L’accord peut également intégrer dans la base de données les informations nécessaires aux négociations obligatoires (…).

Négocier les thèmes de consultation

La négociation peut fixer les thèmes qui seront traités le même jour, notamment pour éviter le chevauchement de thèmes similaires.
En effet, le bilan social traitait partiellement du bilan du plan de formation continue de l’année précédente en avril (CE) ou en juin (CCE), puis la même question était reprise de façon plus approfondie en septembre par la consultation sur le bilan du plan lui-même. De même, le bilan social apporte des statistiques et des montants financiers qui reviennent au moment du rapport de l’expert-comptable nommé par le comité pour analyser les comptes de l’entreprise de l’année précédente.

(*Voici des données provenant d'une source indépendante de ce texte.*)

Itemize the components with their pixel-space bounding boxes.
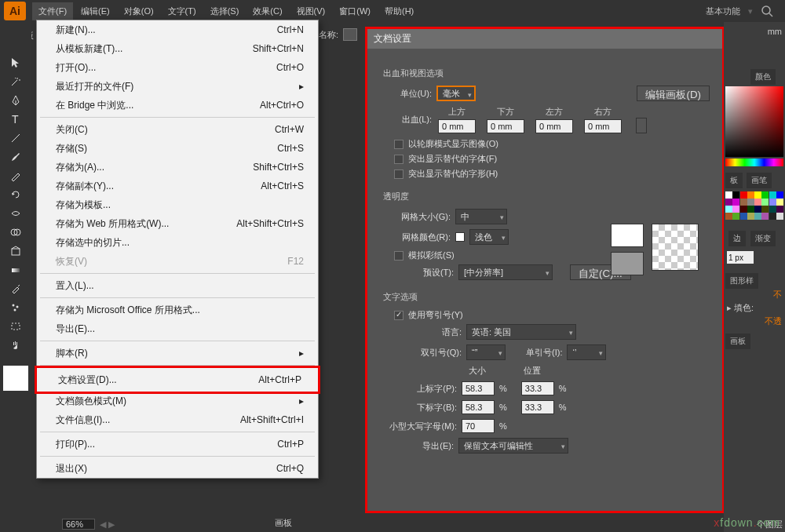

Il nous parait plus intéressant de fixer par cette négociation le moment approprié pour débattre en une seule fois, mais sur le fond, des différents aspects du bilan social et financier de l’entreprise de l’année précédente. Discuter fin septembre du bilan du plan de formation continue de l’entreprise, alors que le projet de plan de formation de l’année suivante est déjà en train d’être élaboré, cela n’a pas grand intérêt. Le comité n’a plus la possibilité de peser sur ce plan de l’année à venir.
Pour une entreprise ayant un exercice comptable en année calendaire, il nous parait beaucoup plus approprié, par exemple, d’avoir en mai, juin ou juillet au plus tard les consultations et débats à la fois sur le bilan social, le bilan du plan de formation continue, le rapport de l’expert-comptable sur l’analyse des comptes de l’entreprise.